**Stored records**.
+---+

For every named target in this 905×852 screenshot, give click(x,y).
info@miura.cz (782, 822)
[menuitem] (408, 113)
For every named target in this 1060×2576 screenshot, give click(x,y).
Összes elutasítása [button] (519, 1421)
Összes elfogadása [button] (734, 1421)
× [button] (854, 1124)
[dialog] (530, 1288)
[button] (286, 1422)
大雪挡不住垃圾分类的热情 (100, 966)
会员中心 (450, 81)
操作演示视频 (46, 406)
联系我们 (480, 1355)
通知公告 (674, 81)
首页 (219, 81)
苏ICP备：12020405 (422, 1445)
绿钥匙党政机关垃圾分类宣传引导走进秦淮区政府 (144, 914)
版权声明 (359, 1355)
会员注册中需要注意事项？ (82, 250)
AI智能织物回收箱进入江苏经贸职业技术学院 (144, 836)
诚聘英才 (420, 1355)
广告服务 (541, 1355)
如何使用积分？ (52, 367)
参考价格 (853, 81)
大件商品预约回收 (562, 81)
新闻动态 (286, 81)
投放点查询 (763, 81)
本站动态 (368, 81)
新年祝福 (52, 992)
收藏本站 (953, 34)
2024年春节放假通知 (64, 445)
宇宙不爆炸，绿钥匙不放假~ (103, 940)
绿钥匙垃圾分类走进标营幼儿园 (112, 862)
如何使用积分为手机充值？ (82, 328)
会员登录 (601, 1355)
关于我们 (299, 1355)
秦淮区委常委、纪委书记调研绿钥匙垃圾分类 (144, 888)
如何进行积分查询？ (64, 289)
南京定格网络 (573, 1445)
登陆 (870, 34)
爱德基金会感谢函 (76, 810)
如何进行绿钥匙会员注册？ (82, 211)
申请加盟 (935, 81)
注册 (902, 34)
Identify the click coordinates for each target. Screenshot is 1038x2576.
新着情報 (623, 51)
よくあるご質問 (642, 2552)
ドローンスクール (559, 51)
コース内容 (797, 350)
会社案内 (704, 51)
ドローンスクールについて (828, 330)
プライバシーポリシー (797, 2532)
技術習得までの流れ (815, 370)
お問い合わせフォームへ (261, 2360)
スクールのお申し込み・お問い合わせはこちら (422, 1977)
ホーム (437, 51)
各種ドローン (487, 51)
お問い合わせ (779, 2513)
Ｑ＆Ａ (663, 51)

+---+

**Work task**. Take every line from the records that holds "named" and copy it down.

**Task response**.
For every named target in this 905×852 screenshot, give click(x,y).
For every named target in this 1060×2576 screenshot, give click(x,y).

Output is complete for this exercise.